Kamu erki, tüm devlet kurumları yöneticileri kaybedilen yaşamlara rağmen canhıraş bir şekilde “üretim önceliğimiz” diyerek emekçilerin, gençlerin, çocukların sermayenin bekası için çalışmaya devam etmesi gerektiği çağrıları yapmaya devam ediyor. Milli Eğitim Bakanlığı meslek liselerinde, çıraklık okullarında, bilim ve sanat merkezlerinde öğrencileri, öğretmenleri temizlik malzemesi, dezenfektan, maske, önlük, tek kullanımlık çatal, bıçak üretimi yapmaya çağırıyor. Eğitim kurumu niteliği yok sayılan, “sermayenin ihtiyaçları doğrultusunda” vurgusuyla sayıları hızla artırılan meslek liselerinde, çıraklık okullarında üretilen malzemeler bakanlığın resmi sayfasında ücret tarifesi ile birlikte duyuruluyor. MEB salgına dair kaygıların en yoğun olduğu süreçte yayımladığı bir yazıyla işletmelerin, patronların talebi doğrultusunda öğrencilerin ve çırakların çalıştırılmasının önünü açıyor.

Veba romanında; insanlar vebaya karşı önce bireysel olarak isyan eder, sonra toplu olarak dayanışma içine girer ve başkaldırırlar. Romanın sonunda ise bilim, dayanışma, insanlık kazanır.

Bilimin, dayanışmanın ve sınıfsal mücadelenin haklılığının bir kez daha tarihsel olarak doğrulandığı günlerde mesele bizim ne yapacağımız meselesidir.
Günlerdir ilmek ilmek ördüğümüz dayanışmayı tüm yurttaşlar, tüm emekçiler için yaşama geçirmek birincil sorumluluğumuzdur. Dayanışmayı en iyi bilenler emekçiler, ezilenlerdir ve kimseyi geride bırakmayacağımız duygusunu yaygınlaştırmak birbirimizle, emekçilerle olan bağımızı daha da güçlendirecektir.

Bizim gücümüz sınıfımızdan aldığımız güçtür. Üretimden gelen gücümüzü kullanmaktır. 155 sayılı ILO Sözleşmesi’nin 19. maddesi ile siyasi iktidar da sınıf mücadelesinin kazanımı olan bu maddeye imza atmıştır.

“Bir İşçi, hayatı ve sağlığı için ciddi bir tehlike oluşturduğuna ve yakında vaki bulacağına haklı gerekçelerle inandığı herhangi bir durumu, derhal bir üstüne rapor eder ve işveren bu durumun giderilmesi için gerekli önlemi alıncaya kadar yaşam ve sağlık için ciddi tehlike oluşturmaya devam eden çalışma alanına işçilerin dönmesini isteyemez.”

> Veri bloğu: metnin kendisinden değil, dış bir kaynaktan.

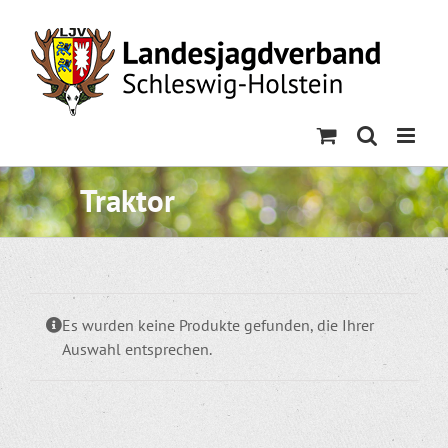
Skip
to
content
Traktor
Es wurden keine Produkte gefunden, die Ihrer
Auswahl entsprechen.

İşi durdurma, işten kaçınma hakkımızı, üretimden gelen gücümüzü kullanmak en temel hakkımızdır.

Her geçen gün zayıflayan bir hegemonyanın karşısına, bizim cümlelerimizle, dayanışma ilişkilerimizle, sınıfsal gücümüzle “Başka bir yaşam mümkün!” diyerek çıkmanın tam zamanıdır.